Undocumented workers may not collect damages for discrimination in refusing to hire or discrimination in firing if the worker has knowingly used a false social security number, and if the employee presents no evidence that the employer routinely hired undocumented workers knowing their identifying information to be false.
Also, the California Court of Appeal held that Senate Bill 1818 did not create a special exemption for undocumented workers to bring wrongful refusal to hire or wrongful termination claims. The Court held Senate Bill 1818, in making undocumented status irrelevant to the enforcement of the anti-discrimination laws, simply reaffirmed existing case law holdings. Those cases held generally that an undocumented worker could collect for unpaid wages, harassment, and other wrongs committed during the employment, but could not collect for damages for prospective earnings because of refusal to hire, or “back pay” because of alleged wrongful termination.
California Senate Bill 1818 specifically makes irrelevant a worker's immigration status to matters of discovery during litigation. That is, the employer may not require the employee in the lawsuit to disclose his undocumented status.
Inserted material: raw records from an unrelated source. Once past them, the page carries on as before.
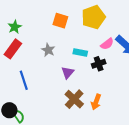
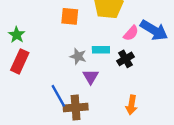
gray star: (48, 50) -> (78, 56), moved
blue line: (24, 80) -> (58, 96), moved
brown cross: (74, 99) -> (76, 108), moved, turned -36

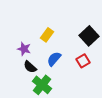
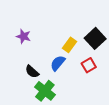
yellow rectangle: (47, 35) -> (69, 45), moved
purple star: (24, 49) -> (24, 36), moved

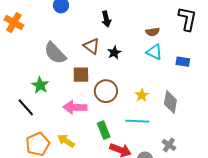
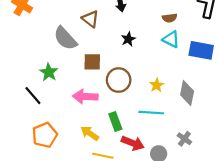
brown triangle: (92, 46) -> (90, 19), moved
blue rectangle: (183, 62) -> (201, 50), size x1.6
yellow arrow: (66, 141) -> (90, 133), moved

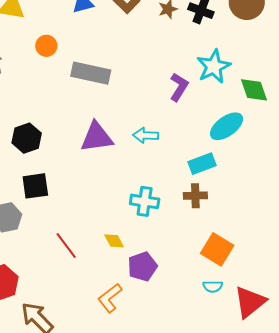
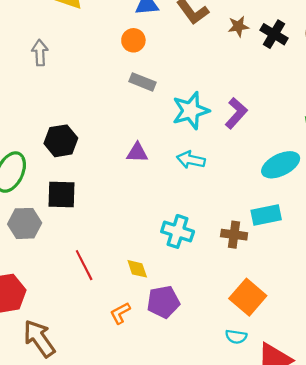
orange circle: (46, 46) -> (133, 40), moved
cyan star: (214, 66) -> (191, 111), moved
gray rectangle: (91, 73) -> (143, 82), size x0.6
purple triangle: (97, 137) -> (137, 153), size x0.6
cyan rectangle: (202, 164) -> (266, 215), moved
orange L-shape: (110, 298) -> (120, 313), moved, size x0.7

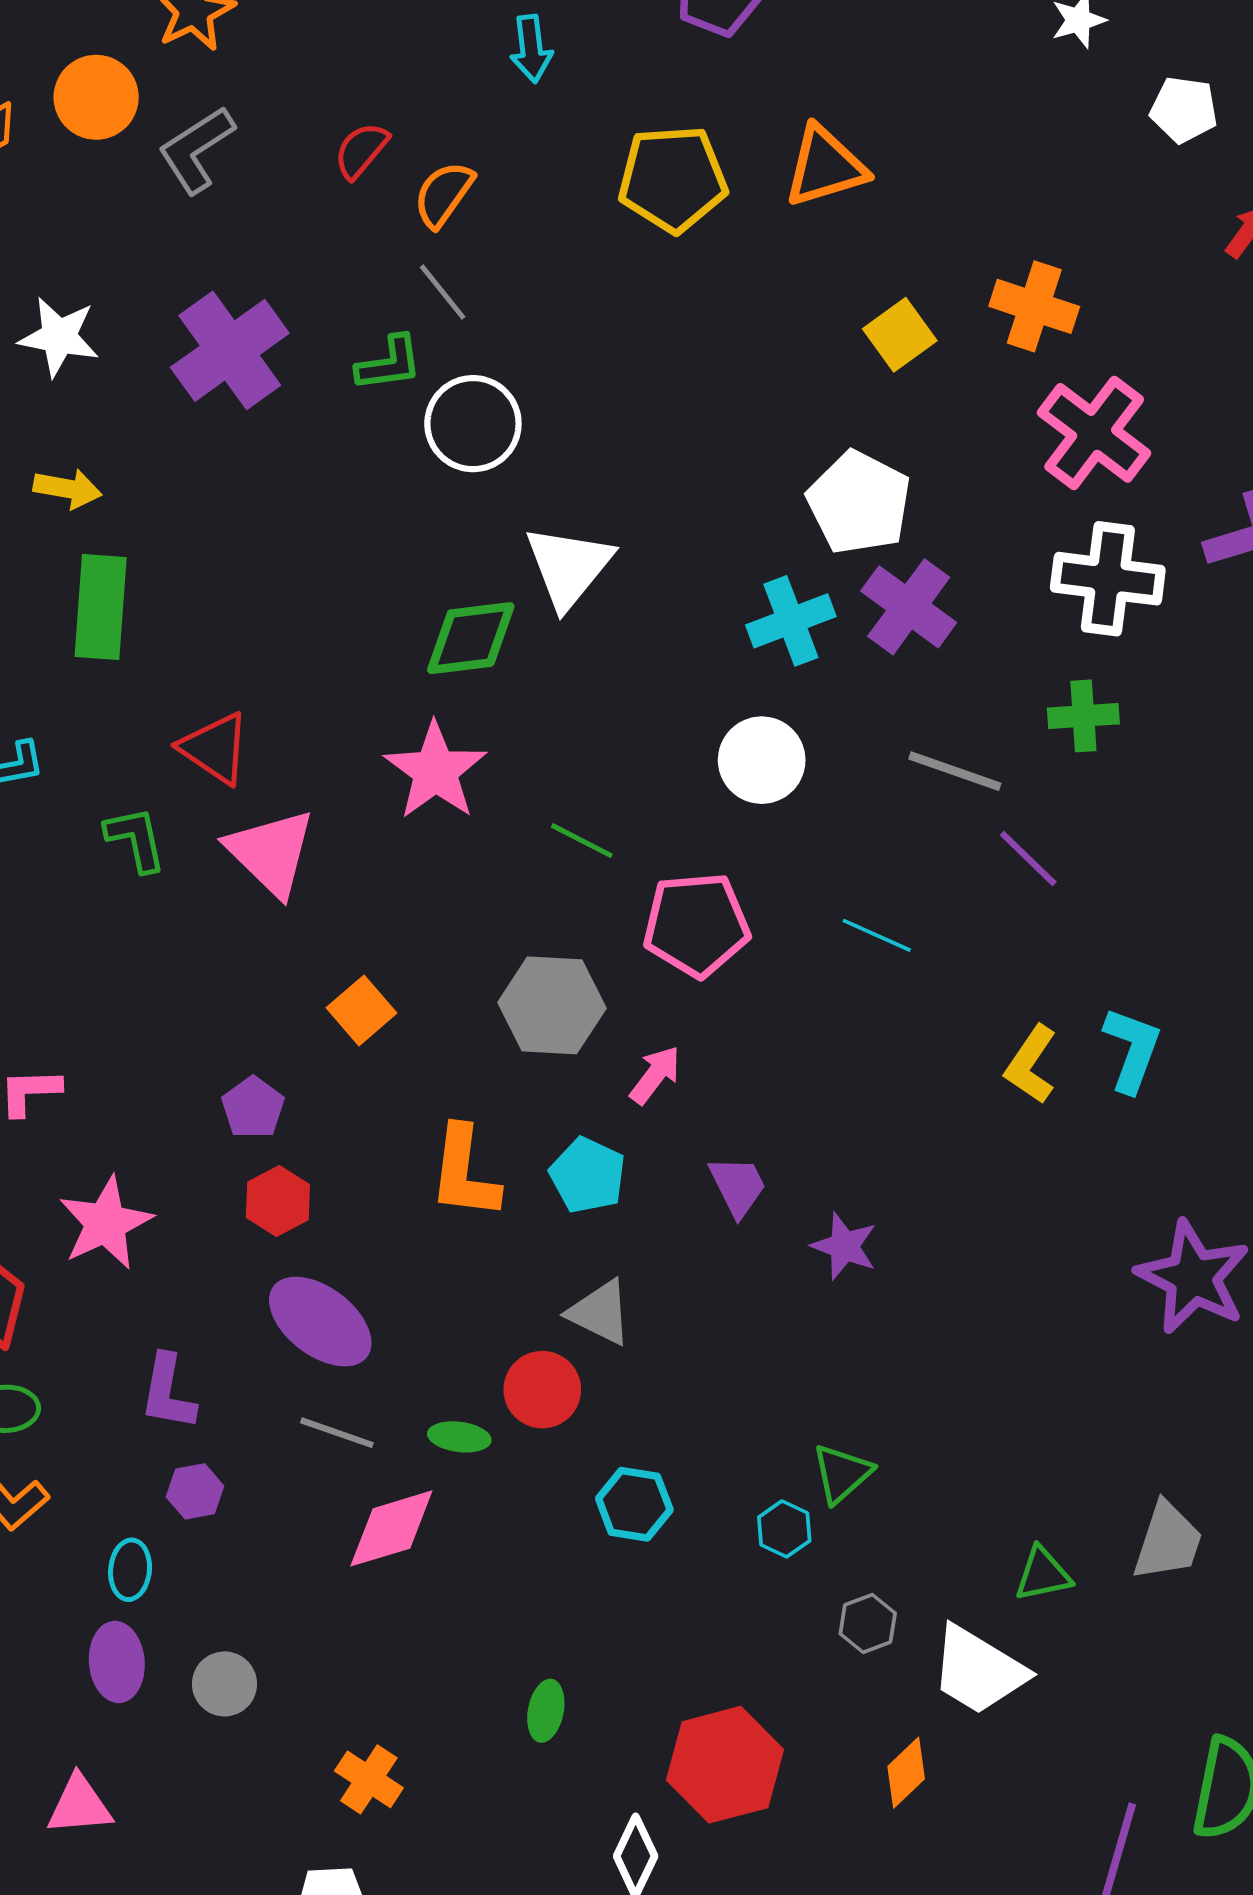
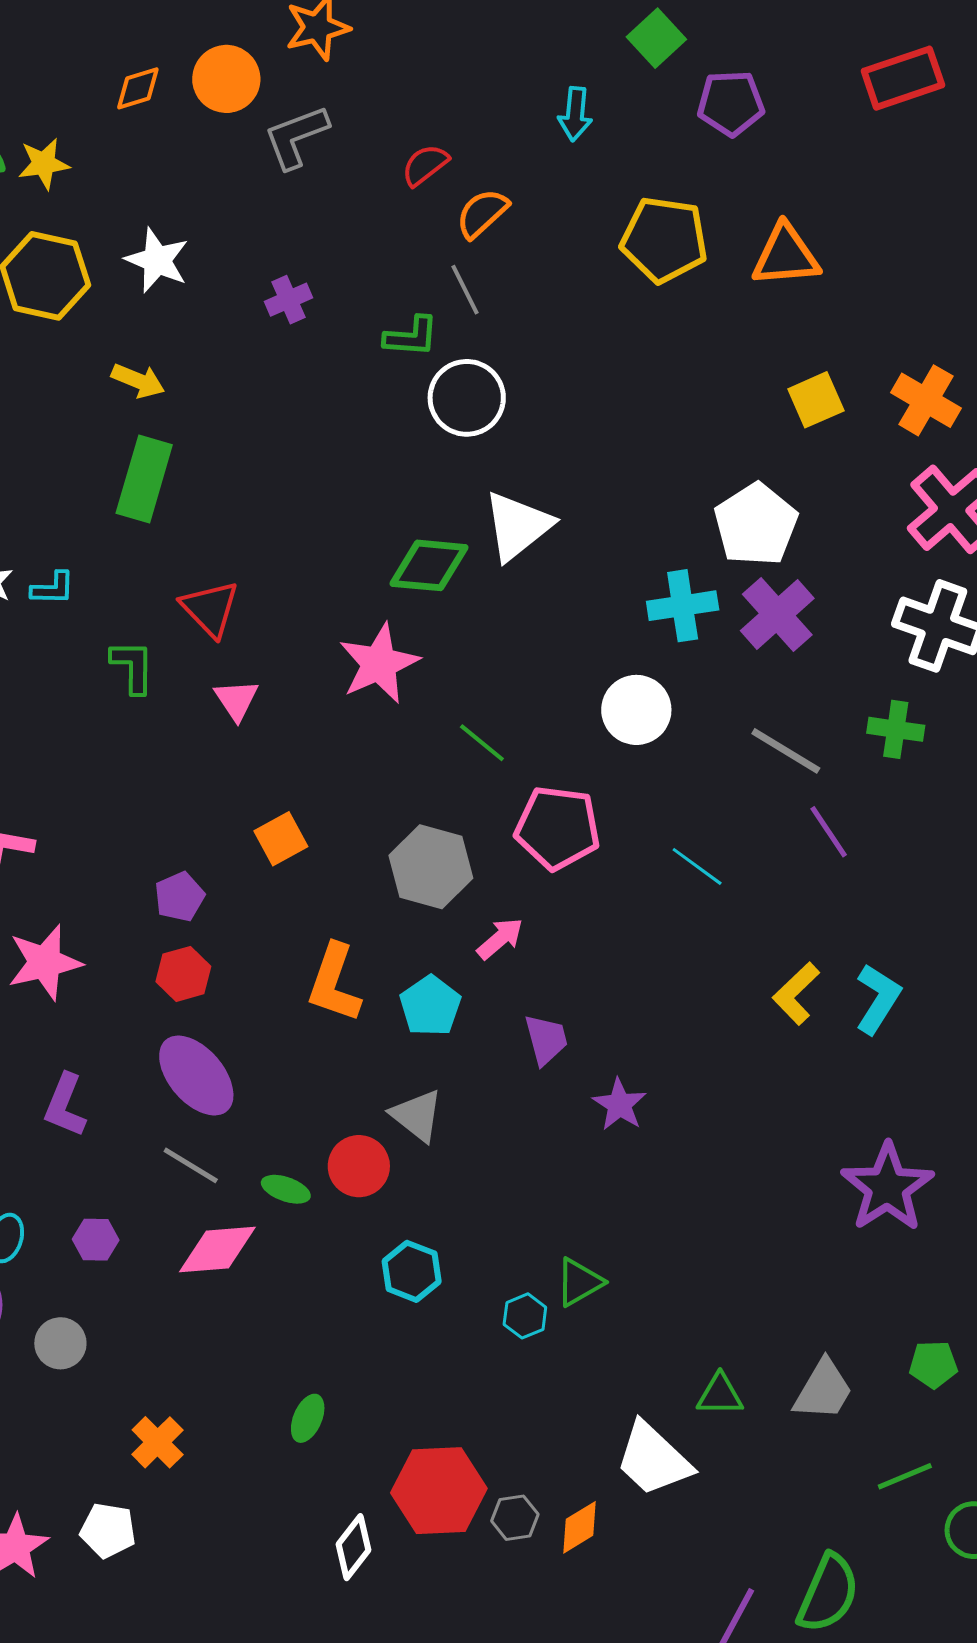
purple cross: (230, 350) -> (289, 300), size x0.5
pink triangle: (271, 852) -> (236, 700), size x0.6
purple hexagon: (195, 1491) -> (96, 1240), moved
gray hexagon: (868, 1623) -> (515, 1518), moved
This recent decision places that prohibition in question where the employee is an undocumented worker claiming wrongful termination. I infer from the decision if the employee is not claiming wrongful refusal to hire, or wrongful termination, but is limiting his or her claims to matters arising during the employment, such as unpaid wages or harassment, then the protections of SB 1818 would apply.
The basis of this article is the case of Salas v. Sierra Chemical Co. 2011 DJDAR 11941 (filed Aug. 9, 2011). The case is decided on the principles of the so-called “after acquired evidence rule” and the equitable principle of “unclean hands.” Both principles operate as defenses to claims for damages where the employer discovers after after the employee is fired (or not re-hired after a seasonal layoff) that the employee violated a company rule or policy. The employer must prove that the employer, if knowing of the violation, would not have hired the individual, or would have fired the individual immediately. Damages are cut off from the date the employer makes the discovery--hence, the phrase “after acquired evidence rule.”